The trail, a north-south footpath completed in 1938, opened the High Sierra to the public.

Now the high country faces issues of crowding. The trail has been rerouted several times because portions were worn out by thousands of hiking boots and hooves. The trashing of Mount Whitney, at 14,494 feet the highest peak in the contiguous United States, led to strict permit limits for parts of the trail.

So the paper and its people want to see for themselves what’s happening along the JMT these days. One of the writers is going along despite an innate disinclination toward sleeping on the ground; she talks about how the originator of this scheme, another writer named Mark Grossi, talked her into it:

Once we teamed up, I got excited about the mythology and lore and international pull of the trail. Together we concocted an idea about different reporters writing about different segments of a JMT quest.

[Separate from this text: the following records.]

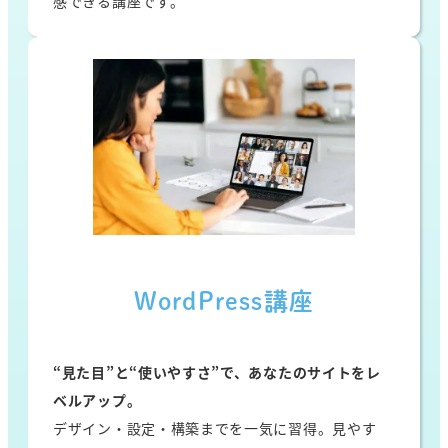
感できる講座です。
WordPress講座
“見た目”と“使いやすさ”で、あなたのサイトをレ
ベルアップ。
デザイン・設定・構築までを一気に習得。見やす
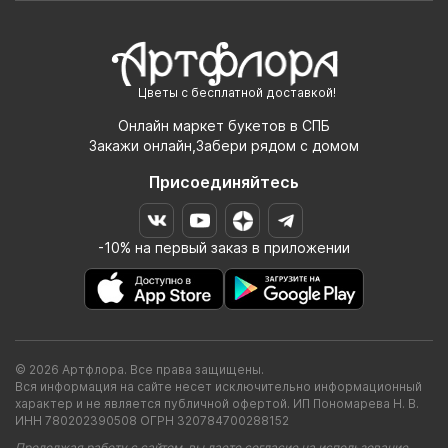
Цветы с бесплатной доставкой!
Онлайн маркет букетов в СПБ
Закажи онлайн,Забери рядом с домом
Присоединяйтесь
-10% на первый заказ в приложении
© 2026 Артфлора. Все права защищены.
Вся информация на сайте несет исключительно информационный
характер и не является публичной офертой. ИП Пономарева Н. В.
ИНН 780202390508 ОГРН 320784700288152
Продолжая работу с сайтом, вы даете согласие на использование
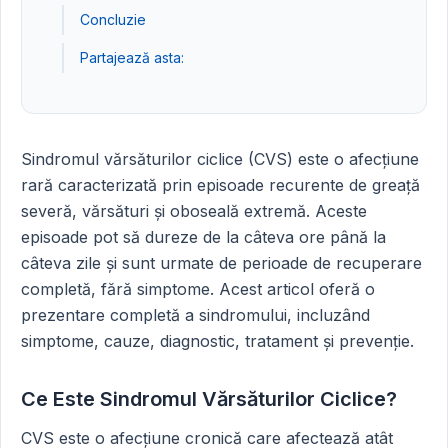
Concluzie
Partajează asta:
Sindromul vărsăturilor ciclice (CVS) este o afecțiune
rară caracterizată prin episoade recurente de greață
severă, vărsături și oboseală extremă. Aceste
episoade pot să dureze de la câteva ore până la
câteva zile și sunt urmate de perioade de recuperare
completă, fără simptome. Acest articol oferă o
prezentare completă a sindromului, incluzând
simptome, cauze, diagnostic, tratament și prevenție.
Ce Este Sindromul Vărsăturilor Ciclice?
CVS este o afecțiune cronică care afectează atât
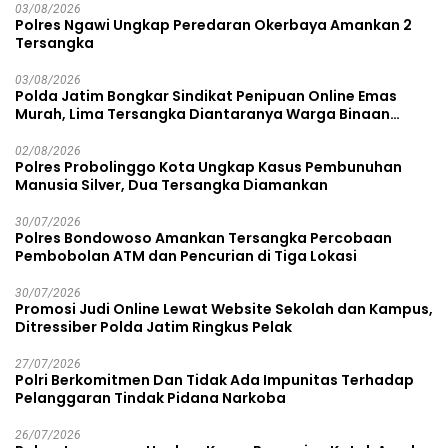
03/08/2026
Polres Ngawi Ungkap Peredaran Okerbaya Amankan 2
Tersangka
03/08/2026
Polda Jatim Bongkar Sindikat Penipuan Online Emas
Murah, Lima Tersangka Diantaranya Warga Binaan
Lapas Diamankan
02/08/2026
Polres Probolinggo Kota Ungkap Kasus Pembunuhan
Manusia Silver, Dua Tersangka Diamankan
30/07/2026
Polres Bondowoso Amankan Tersangka Percobaan
Pembobolan ATM dan Pencurian di Tiga Lokasi
30/07/2026
Promosi Judi Online Lewat Website Sekolah dan Kampus,
Ditressiber Polda Jatim Ringkus Pelak
27/07/2026
Polri Berkomitmen Dan Tidak Ada Impunitas Terhadap
Pelanggaran Tindak Pidana Narkoba
26/07/2026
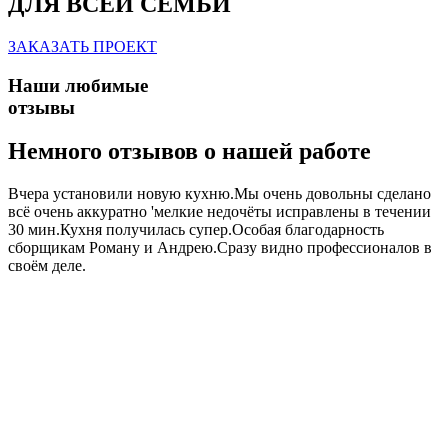
ДЛЯ ВСЕЙ СЕМЬИ
ЗАКАЗАТЬ ПРОЕКТ
Наши любимые
отзывы
Немного отзывов о нашей работе
Вчера установили новую кухню.Мы очень довольны сделано
всё очень аккуратно 'мелкие недочёты исправлены в течении
30 мин.Кухня получилась супер.Особая благодарность
сборщикам Роману и Андрею.Сразу видно профессионалов в
своём деле.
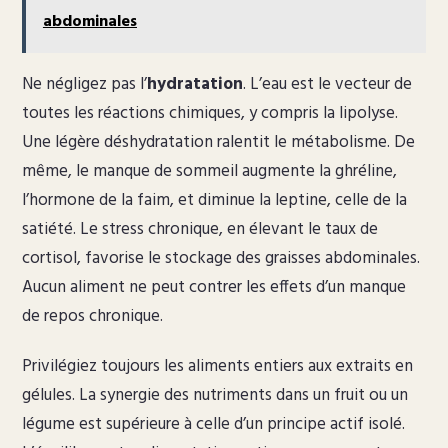
abdominales
Ne négligez pas l’
hydratation
. L’eau est le vecteur de
toutes les réactions chimiques, y compris la lipolyse.
Une légère déshydratation ralentit le métabolisme. De
même, le manque de sommeil augmente la ghréline,
l’hormone de la faim, et diminue la leptine, celle de la
satiété. Le stress chronique, en élevant le taux de
cortisol, favorise le stockage des graisses abdominales.
Aucun aliment ne peut contrer les effets d’un manque
de repos chronique.
Privilégiez toujours les aliments entiers aux extraits en
gélules. La synergie des nutriments dans un fruit ou un
légume est supérieure à celle d’un principe actif isolé.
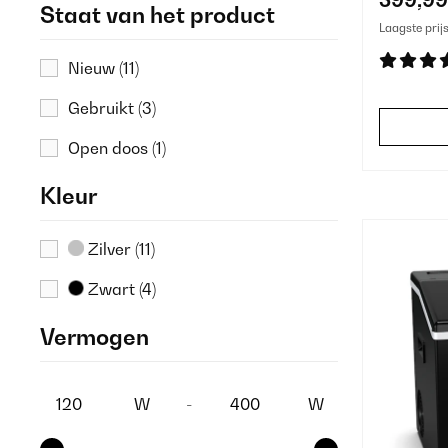
Staat van het product
Laagste prij
Nieuw
(11)
Gebruikt
(3)
Open doos
(1)
Kleur
Zilver
(11)
Zwart
(4)
Vermogen
W
-
W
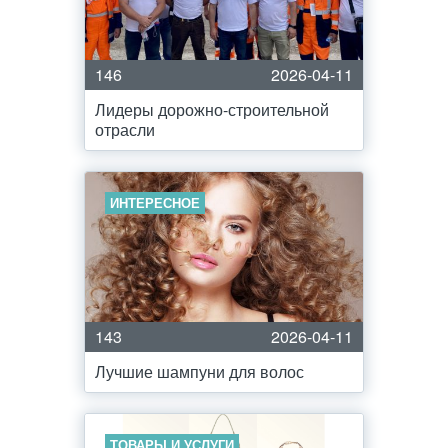
146
2026-04-11
Лидеры дорожно-строительной
отрасли
ИНТЕРЕСНОЕ
143
2026-04-11
Лучшие шампуни для волос
ТОВАРЫ И УСЛУГИ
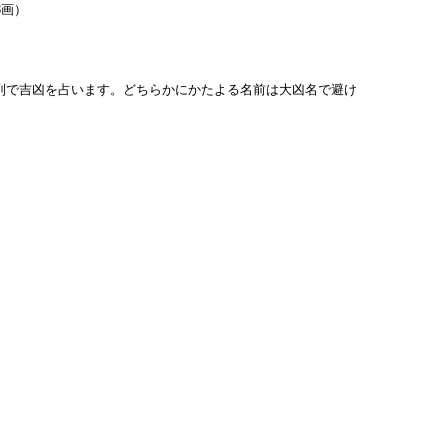
3画）
列で吉凶を占います。どちらかにかたよる名前は大凶名で避け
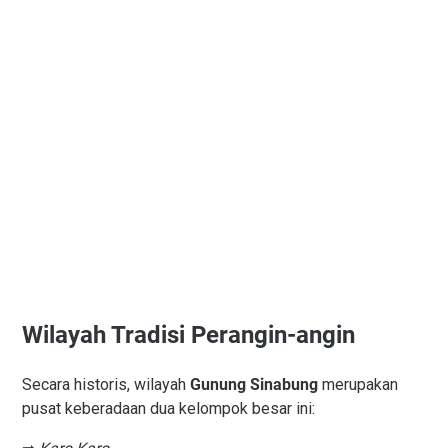
Wilayah Tradisi Perangin-angin
Secara historis, wilayah
Gunung Sinabung
merupakan
pusat keberadaan dua kelompok besar ini:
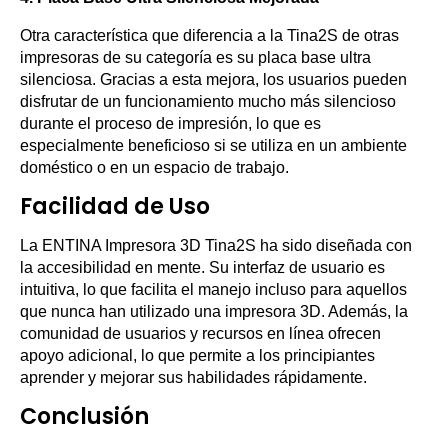
Otra característica que diferencia a la Tina2S de otras
impresoras de su categoría es su placa base ultra
silenciosa. Gracias a esta mejora, los usuarios pueden
disfrutar de un funcionamiento mucho más silencioso
durante el proceso de impresión, lo que es
especialmente beneficioso si se utiliza en un ambiente
doméstico o en un espacio de trabajo.
Facilidad de Uso
La ENTINA Impresora 3D Tina2S ha sido diseñada con
la accesibilidad en mente. Su interfaz de usuario es
intuitiva, lo que facilita el manejo incluso para aquellos
que nunca han utilizado una impresora 3D. Además, la
comunidad de usuarios y recursos en línea ofrecen
apoyo adicional, lo que permite a los principiantes
aprender y mejorar sus habilidades rápidamente.
Conclusión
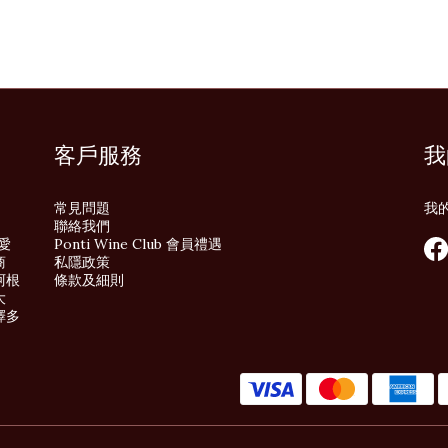
客戶服務
我
常見問題
我
聯絡我們
酒愛
Ponti Wine Club 會員禮遇
商
私隱政策
阿根
條款及細則
大
擇多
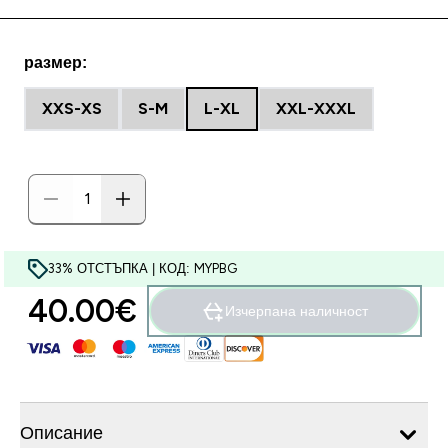
размер:
XXS-XS
S-M
L-XL
XXL-XXXL
33% ОТСТЪПКА | КОД: MYPBG
40.00€‎
Изчерпана наличност
Описание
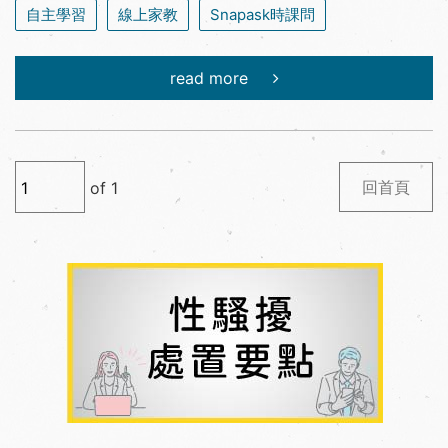
自主學習
線上家教
Snapask時課問
read more
回首頁
of
1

The day we realized that the The Bee would go for the project was the day I remembered that I don’t backpack. Don’t really want to go backpacking. I remembered that I really like hot showers and cold gin and tonics, and that I’m afraid of matches, and that mosquitoes pick on me.

My definitive unsuitability hit Grossi about that time, too.

Every day he looked at me with grave eyes, shaking his head and saying, “Marcum, I’m really worried you don’t understand what you’re getting into.”

I’d readily agreed and suggested we find someone else.

He grew genuinely alarmed.

“Oh, no. You have to do this,” he’d say. “If you don’t, you’ll HATE YOURSELF FOR THE REST OF YOUR LIFE.”

So, OK, I’m in.

Then she muses on the possibility of putting Coke machines every 20 miles along the trail.